Api Keys-Specific Remediation in Express — concrete code fixes
Remediation focuses on ensuring that key-derived state is immutable for the duration of a request and that cleanup occurs only after all asynchronous operations that might reference it have completed.
- Attach a frozen copy of key metadata to req only after full validation, and avoid mutating or replacing that property later in the pipeline.
- Use request-scoped contexts or a map keyed by request ID to track active key usage, ensuring that revocation or rotation does not affect in-flight requests.

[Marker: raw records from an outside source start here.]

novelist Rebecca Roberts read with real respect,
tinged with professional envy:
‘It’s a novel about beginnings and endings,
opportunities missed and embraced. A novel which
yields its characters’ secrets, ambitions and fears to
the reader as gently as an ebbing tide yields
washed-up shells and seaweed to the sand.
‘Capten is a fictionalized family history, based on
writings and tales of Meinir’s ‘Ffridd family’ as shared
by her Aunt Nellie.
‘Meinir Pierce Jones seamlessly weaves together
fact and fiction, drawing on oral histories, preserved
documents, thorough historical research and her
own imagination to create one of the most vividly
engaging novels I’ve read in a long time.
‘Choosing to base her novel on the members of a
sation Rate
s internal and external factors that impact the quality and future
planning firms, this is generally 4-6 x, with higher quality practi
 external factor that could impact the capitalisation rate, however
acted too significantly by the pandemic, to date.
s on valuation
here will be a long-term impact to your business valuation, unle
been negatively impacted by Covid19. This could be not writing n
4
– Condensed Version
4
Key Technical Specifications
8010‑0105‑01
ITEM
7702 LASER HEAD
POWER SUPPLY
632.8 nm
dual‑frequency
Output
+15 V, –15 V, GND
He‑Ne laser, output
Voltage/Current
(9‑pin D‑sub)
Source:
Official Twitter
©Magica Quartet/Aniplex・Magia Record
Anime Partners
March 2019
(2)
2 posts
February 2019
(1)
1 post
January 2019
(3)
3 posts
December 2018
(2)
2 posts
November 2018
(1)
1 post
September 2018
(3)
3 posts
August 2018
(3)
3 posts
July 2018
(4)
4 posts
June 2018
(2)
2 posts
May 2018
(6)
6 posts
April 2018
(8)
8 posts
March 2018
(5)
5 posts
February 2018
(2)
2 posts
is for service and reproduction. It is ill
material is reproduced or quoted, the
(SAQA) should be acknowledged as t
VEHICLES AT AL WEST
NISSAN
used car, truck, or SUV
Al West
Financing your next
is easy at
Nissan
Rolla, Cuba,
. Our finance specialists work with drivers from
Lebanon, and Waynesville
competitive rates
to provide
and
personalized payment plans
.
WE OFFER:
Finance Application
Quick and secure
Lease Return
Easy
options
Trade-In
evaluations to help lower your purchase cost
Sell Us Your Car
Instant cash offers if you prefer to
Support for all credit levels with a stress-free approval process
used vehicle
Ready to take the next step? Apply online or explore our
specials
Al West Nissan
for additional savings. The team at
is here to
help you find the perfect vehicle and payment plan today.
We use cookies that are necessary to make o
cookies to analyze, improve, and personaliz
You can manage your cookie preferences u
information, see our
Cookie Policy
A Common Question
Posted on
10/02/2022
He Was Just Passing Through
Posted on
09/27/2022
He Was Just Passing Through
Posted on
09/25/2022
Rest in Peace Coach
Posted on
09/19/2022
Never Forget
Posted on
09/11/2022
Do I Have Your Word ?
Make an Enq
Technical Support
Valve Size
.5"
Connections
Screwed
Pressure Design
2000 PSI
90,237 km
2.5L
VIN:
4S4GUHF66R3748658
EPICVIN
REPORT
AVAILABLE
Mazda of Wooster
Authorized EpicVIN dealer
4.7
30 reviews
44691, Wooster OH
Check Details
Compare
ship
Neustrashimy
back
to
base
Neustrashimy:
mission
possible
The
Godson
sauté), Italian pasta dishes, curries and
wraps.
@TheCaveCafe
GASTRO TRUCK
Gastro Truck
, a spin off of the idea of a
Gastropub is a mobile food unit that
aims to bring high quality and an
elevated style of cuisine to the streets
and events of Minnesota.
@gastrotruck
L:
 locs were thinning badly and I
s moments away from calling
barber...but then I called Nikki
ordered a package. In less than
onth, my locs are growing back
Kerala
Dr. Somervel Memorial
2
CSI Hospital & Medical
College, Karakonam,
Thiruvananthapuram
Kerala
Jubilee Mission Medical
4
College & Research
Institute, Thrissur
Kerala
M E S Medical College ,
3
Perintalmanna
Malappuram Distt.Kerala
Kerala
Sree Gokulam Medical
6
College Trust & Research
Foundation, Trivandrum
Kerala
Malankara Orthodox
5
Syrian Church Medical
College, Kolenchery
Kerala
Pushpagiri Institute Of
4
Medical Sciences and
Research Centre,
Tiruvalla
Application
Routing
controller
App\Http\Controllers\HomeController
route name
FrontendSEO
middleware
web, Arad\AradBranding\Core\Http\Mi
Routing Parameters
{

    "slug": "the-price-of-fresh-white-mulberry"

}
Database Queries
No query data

Example Express middleware demonstrating safe handling:
const asyncKeyValidator = async (req, res, next) => {
const { apikey } = req.query;
if (!apikey) {
return res.status(401).json({ error: 'apikey_missing' });
}
// Perform a one-time lookup and snapshot the relevant claims
const record = await db.getByKey(apikey);
if (!record || record.revoked) {
return res.status(401).json({ error: 'invalid_key' });
}
// Freeze the snapshot to prevent later mutation
const safeSnapshot = Object.freeze({
scope: record.scope,
subject: record.subject,
createdAt: Date.now()
});
// Attach to request; do not overwrite later in the stack
req.apiKey = safeSnapshot;
next();
};
app.use((req, res, next) => {
// Example authorization check using the frozen snapshot
if (!req.apiKey || !req.apiKey.scope.includes('read:reports')) {
return res.status(403).json({ error: 'insufficient_scope' });
}
next();
});
app.get('/reports', asyncKeyValidator, async (req, res) => {
// req.apiKey remains stable and frozen for the entire request
const data = await getReportsFor(req.apiKey.subject);
res.json({ data });
});
If you use a centralized validation step followed by per-route guards, keep the resolved key material in a request-local store (e.g., a WeakMap keyed by the request object) rather than a mutable global cache. This prevents a revoked or rotated key from being reused after its underlying data structure is freed or reassigned.
For broader protection, combine this pattern with rate limiting that is tied to the resolved key identifier and enforced after validation, ensuring that timing differences between rate checks and authorization do not introduce windows where freed state can be observed.